SUPPORTING EFFECTIVE AND USEFUL WEB-BASED

DISTANCE LEARNING

Santi Caballé, Thanasis Daradoumis

Department of Computer Science, Multimedia, and Telecommunication, Open University of Catalonia

Rbla. Poblenou, 156, 08018, Barcelona, Spain

Fatos Xhafa, Joan Esteve

Department of Languages and Informatics Systems and Computing Laboratory, Faculty of Informatics of Barcelona

Polytechnic University of Catalonia, Jordi Girona 1-3, 08034 Barcelona, Spain

Keywords: Web-based Education, User Modelling, Grid Computing, Distributed and Parallel Applications.

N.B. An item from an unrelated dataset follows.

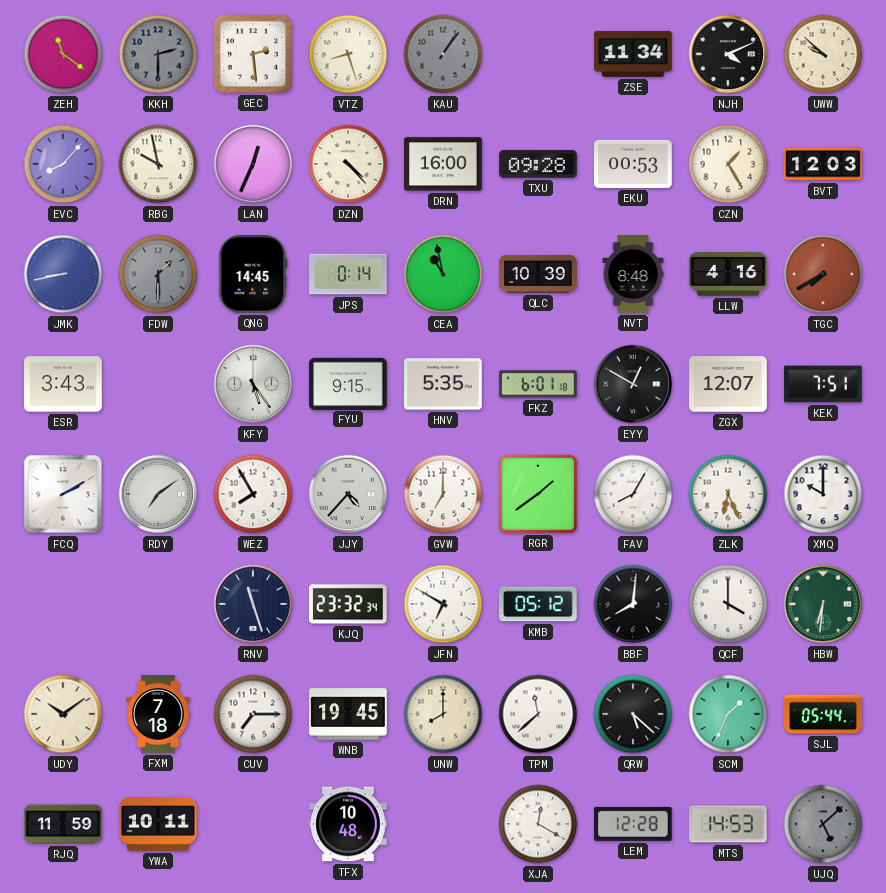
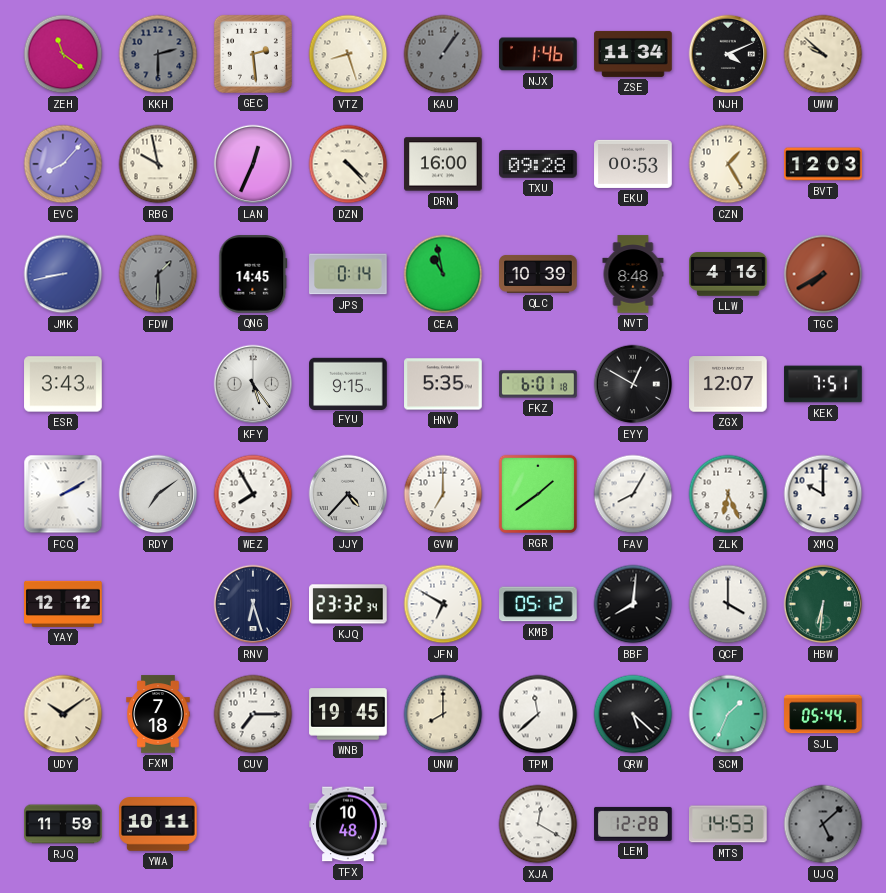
NJX: none -> 1:46
YAY: none -> 12:12
RNV: 11:27 -> 6:27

Abstract: Learners interacting in a Web-based distance learning environment produce a variety of information

elements during their participation; these information elements usually have a complex structure and

semantics, which makes it rather difficult to find out the behavioural attitudes and profiles of the users

involved. User modelling in on-line distance learning is an important research field focusing on two

important aspects: describing and predicting students’ actions and intentions as well as adapting the learning

process to students’ features, habits, interests, preferences, and so on. This work provides an approach that

can be used to greatly stimulate and improve the learning experience by tracking the students’ intentions

and helping them reconduct their actions that could evolve accordingly as the learning process moves

forward. In this context, user modelling implies a constant processing and analysis of user interaction data

during long-term learning activities, which produces large and considerably complex information. In this

paper we show how a Grid approach can considerably decrease the time of processing log data. Our

prototype is based on the master-worker paradigm and is implemented using a peer-to-peer platform called

Juxtacat running on the Planetlab nodes. The results of our study show the feasibility of using Grid

middleware to speed and scale up the processing of log data and thus achieve an efficient and dynamic user

modelling in on-line distance learning.

1 INTRODUCTION

Online learning constitutes a complex task both as

regards its utility and its capability to reach an

effective and useful learning. The more and more

frequent employment of constructive learning

requires the support and use of modern educational

tools that allow learners to be aware of their own

knowledge-building activities and other learners’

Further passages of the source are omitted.